■ Problem details:
The reply is to be an exact repetition of the entries that follow, with each picture left out.

■ Exercise data:
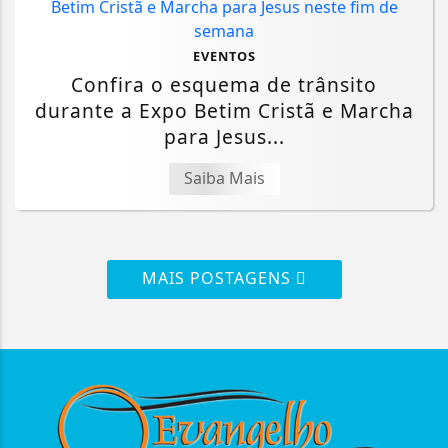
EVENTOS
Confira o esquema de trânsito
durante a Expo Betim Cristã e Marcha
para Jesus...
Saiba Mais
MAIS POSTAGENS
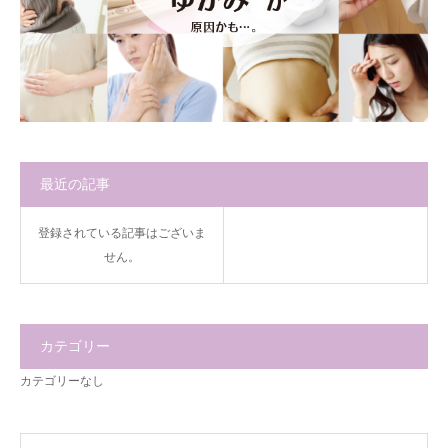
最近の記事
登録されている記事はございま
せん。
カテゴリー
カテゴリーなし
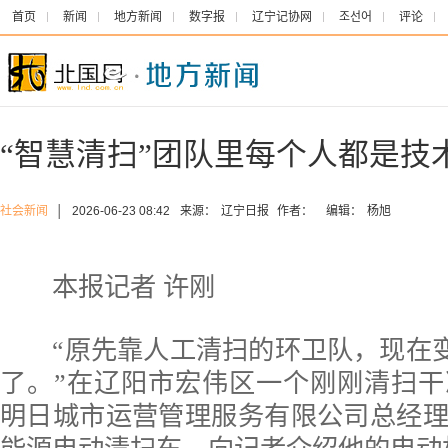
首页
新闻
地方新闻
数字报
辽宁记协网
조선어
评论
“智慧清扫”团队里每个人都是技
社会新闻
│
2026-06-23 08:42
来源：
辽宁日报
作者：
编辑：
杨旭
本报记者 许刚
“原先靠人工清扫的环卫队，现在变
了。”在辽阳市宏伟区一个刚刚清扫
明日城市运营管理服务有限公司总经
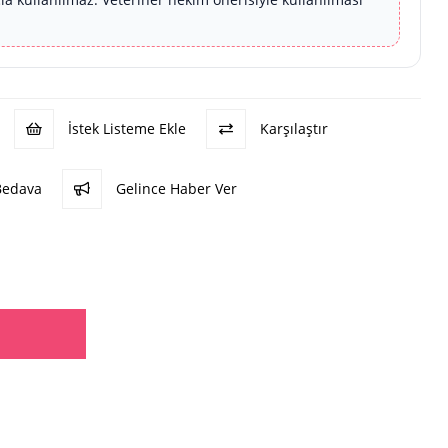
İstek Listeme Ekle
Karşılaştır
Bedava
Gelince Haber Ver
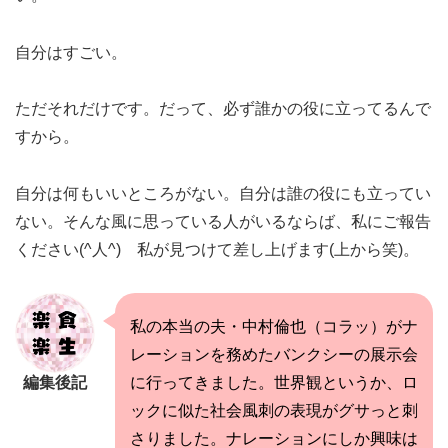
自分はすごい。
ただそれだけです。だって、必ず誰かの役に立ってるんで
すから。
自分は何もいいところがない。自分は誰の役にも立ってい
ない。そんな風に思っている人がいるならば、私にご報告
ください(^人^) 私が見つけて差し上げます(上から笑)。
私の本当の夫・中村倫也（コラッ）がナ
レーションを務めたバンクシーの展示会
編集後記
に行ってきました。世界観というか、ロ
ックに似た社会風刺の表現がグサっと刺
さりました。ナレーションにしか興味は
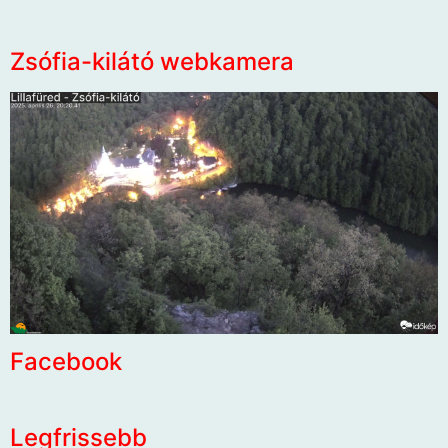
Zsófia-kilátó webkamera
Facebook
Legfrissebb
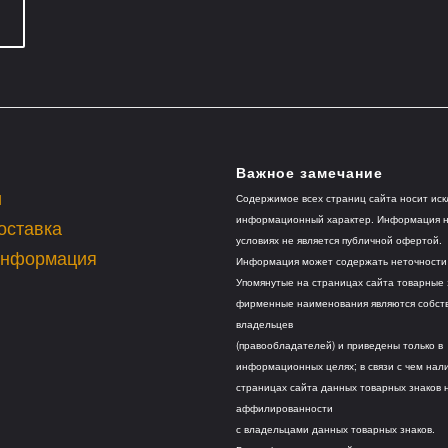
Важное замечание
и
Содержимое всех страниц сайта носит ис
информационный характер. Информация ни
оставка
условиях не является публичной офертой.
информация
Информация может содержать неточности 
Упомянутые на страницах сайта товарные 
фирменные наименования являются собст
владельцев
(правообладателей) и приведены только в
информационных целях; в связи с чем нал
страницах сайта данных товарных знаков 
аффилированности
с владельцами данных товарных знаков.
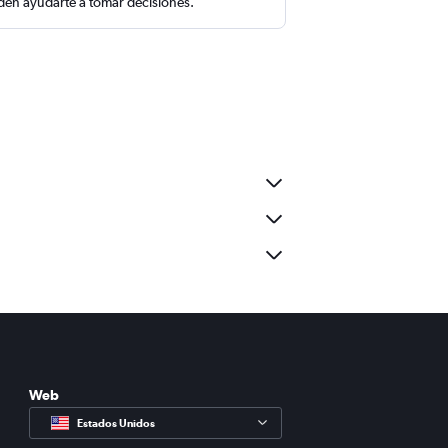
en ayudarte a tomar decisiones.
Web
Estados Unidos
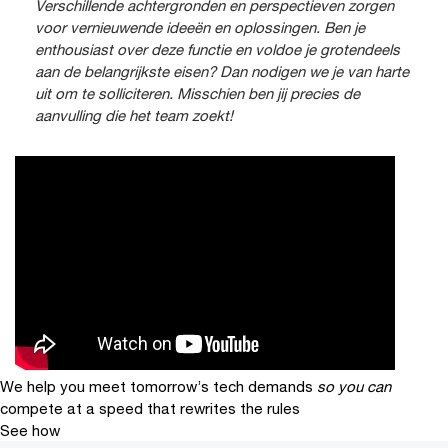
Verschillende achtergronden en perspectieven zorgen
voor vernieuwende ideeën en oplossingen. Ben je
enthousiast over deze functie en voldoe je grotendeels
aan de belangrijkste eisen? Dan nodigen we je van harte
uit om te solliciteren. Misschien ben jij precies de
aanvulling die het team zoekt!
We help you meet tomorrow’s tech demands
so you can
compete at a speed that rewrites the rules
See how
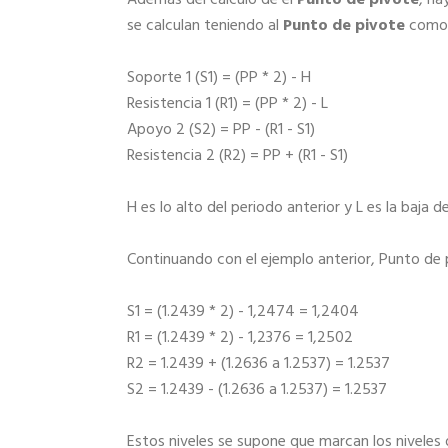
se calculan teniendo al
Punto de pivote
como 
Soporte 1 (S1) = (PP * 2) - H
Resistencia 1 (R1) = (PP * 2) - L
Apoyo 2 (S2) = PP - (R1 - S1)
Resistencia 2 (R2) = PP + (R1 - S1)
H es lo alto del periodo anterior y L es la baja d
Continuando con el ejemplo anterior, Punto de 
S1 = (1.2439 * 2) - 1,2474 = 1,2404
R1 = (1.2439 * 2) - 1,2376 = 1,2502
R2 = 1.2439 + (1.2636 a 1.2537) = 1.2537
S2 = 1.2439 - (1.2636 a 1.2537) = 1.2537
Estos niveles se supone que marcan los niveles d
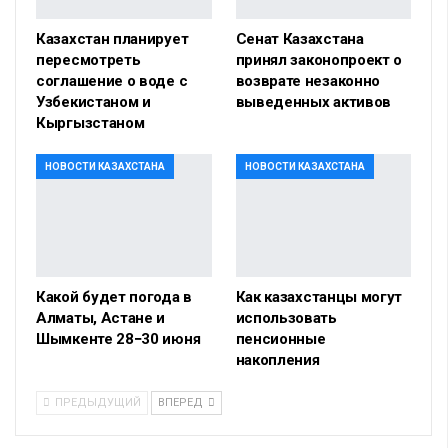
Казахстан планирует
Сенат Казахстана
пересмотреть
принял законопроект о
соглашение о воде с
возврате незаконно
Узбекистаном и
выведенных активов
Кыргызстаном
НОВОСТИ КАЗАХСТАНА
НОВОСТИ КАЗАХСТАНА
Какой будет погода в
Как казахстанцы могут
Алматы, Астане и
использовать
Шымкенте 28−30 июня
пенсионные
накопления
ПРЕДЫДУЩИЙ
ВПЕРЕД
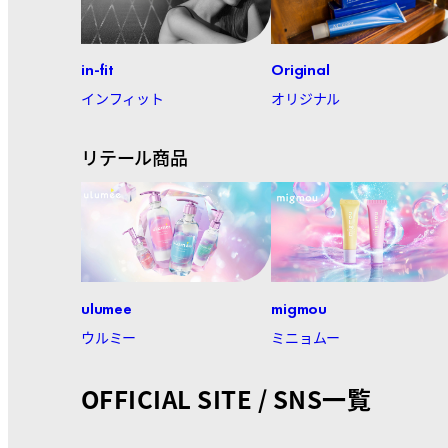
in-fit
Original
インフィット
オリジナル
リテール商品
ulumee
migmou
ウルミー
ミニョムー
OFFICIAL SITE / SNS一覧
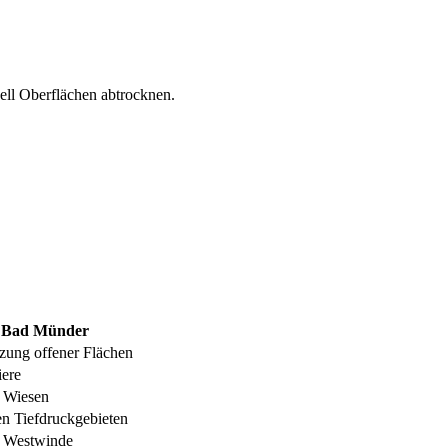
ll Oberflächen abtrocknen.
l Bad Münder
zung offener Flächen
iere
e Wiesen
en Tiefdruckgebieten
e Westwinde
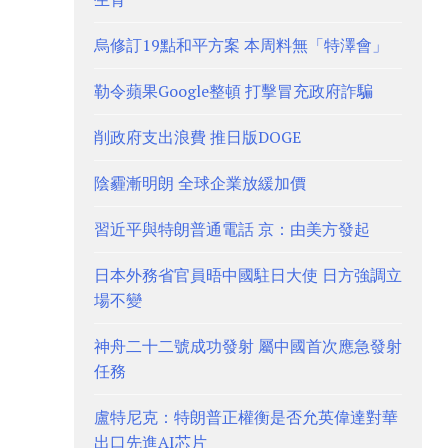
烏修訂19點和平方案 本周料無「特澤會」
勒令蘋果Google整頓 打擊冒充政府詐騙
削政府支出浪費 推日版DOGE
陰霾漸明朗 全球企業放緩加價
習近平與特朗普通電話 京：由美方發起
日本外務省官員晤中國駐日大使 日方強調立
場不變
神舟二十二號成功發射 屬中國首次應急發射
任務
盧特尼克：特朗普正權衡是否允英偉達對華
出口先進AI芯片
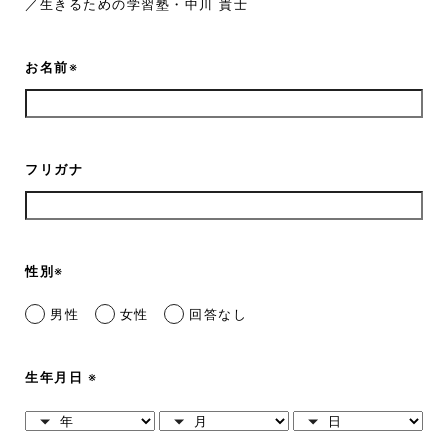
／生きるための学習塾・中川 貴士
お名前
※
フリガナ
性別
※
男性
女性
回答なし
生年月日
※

■ Expected answer:
EVENTOS
Confira o esquema de trânsito
durante a Expo Betim Cristã e Marcha
para Jesus...
Saiba Mais
MAIS POSTAGENS
最近の記事
登録されている記事はございま
せん。
カテゴリー
カテゴリーなし
首页
新闻
地方新闻
数字报
辽宁记协网
조선어
评论
“智慧清扫”团队里每个人都是技
社会新闻
│
2026-06-23 08:42
来源：
辽宁日报
作者：
编辑：
杨旭
本报记者 许刚
“原先靠人工清扫的环卫队，现在变
了。”在辽阳市宏伟区一个刚刚清扫
明日城市运营管理服务有限公司总经
İstek Listeme Ekle
Karşılaştır
Bedava
Gelince Haber Ver
自分はすごい。
ただそれだけです。だって、必ず誰かの役に立ってるんで
すから。
自分は何もいいところがない。自分は誰の役にも立ってい
ない。そんな風に思っている人がいるならば、私にご報告
ください(^人^) 私が見つけて差し上げます(上から笑)。
私の本当の夫・中村倫也（コラッ）がナ
レーションを務めたバンクシーの展示会
編集後記
に行ってきました。世界観というか、ロ
ックに似た社会風刺の表現がグサっと刺
さりました。ナレーションにしか興味は
Zsófia-kilátó webkamera
Facebook
Legfrissebb
Важное замечание
и
Содержимое всех страниц сайта носит ис
информационный характер. Информация ни
оставка
условиях не является публичной офертой.
информация
Информация может содержать неточности 
Упомянутые на страницах сайта товарные 
фирменные наименования являются собст
владельцев
(правообладателей) и приведены только в
информационных целях; в связи с чем нал
страницах сайта данных товарных знаков 
аффилированности
с владельцами данных товарных знаков.
en ayudarte a tomar decisiones.
Web
Estados Unidos
Verschillende achtergronden en perspectieven zorgen
voor vernieuwende ideeën en oplossingen. Ben je
enthousiast over deze functie en voldoe je grotendeels
aan de belangrijkste eisen? Dan nodigen we je van harte
uit om te solliciteren. Misschien ben jij precies de
aanvulling die het team zoekt!
We help you meet tomorrow’s tech demands
so you can
compete at a speed that rewrites the rules
See how
se calculan teniendo al
Punto de pivote
como 
Soporte 1 (S1) = (PP * 2) - H
Resistencia 1 (R1) = (PP * 2) - L
Apoyo 2 (S2) = PP - (R1 - S1)
Resistencia 2 (R2) = PP + (R1 - S1)
H es lo alto del periodo anterior y L es la baja d
Continuando con el ejemplo anterior, Punto de 
S1 = (1.2439 * 2) - 1,2474 = 1,2404
R1 = (1.2439 * 2) - 1,2376 = 1,2502
R2 = 1.2439 + (1.2636 a 1.2537) = 1.2537
S2 = 1.2439 - (1.2636 a 1.2537) = 1.2537
Estos niveles se supone que marcan los niveles d
Казахстан планирует
Сенат Казахстана
пересмотреть
принял законопроект о
соглашение о воде с
возврате незаконно
Узбекистаном и
выведенных активов
Кыргызстаном
НОВОСТИ КАЗАХСТАНА
НОВОСТИ КАЗАХСТАНА
Какой будет погода в
Как казахстанцы могут
Алматы, Астане и
использовать
Шымкенте 28−30 июня
пенсионные
накопления
ПРЕДЫДУЩИЙ
ВПЕРЕД
in-fit
Original
インフィット
オリジナル
リテール商品
ulumee
migmou
ウルミー
ミニョムー
OFFICIAL SITE / SNS一覧
ll Oberflächen abtrocknen.
l Bad Münder
zung offener Flächen
iere
e Wiesen
en Tiefdruckgebieten
e Westwinde
烏修訂19點和平方案 本周料無「特澤會」
勒令蘋果Google整頓 打擊冒充政府詐騙
削政府支出浪費 推日版DOGE
陰霾漸明朗 全球企業放緩加價
習近平與特朗普通電話 京：由美方發起
日本外務省官員晤中國駐日大使 日方強調立
場不變
神舟二十二號成功發射 屬中國首次應急發射
任務
盧特尼克：特朗普正權衡是否允英偉達對華
出口先進AI芯片
／生きるための学習塾・中川 貴士
お名前
※
フリガナ
性別
※
男性
女性
回答なし
生年月日
※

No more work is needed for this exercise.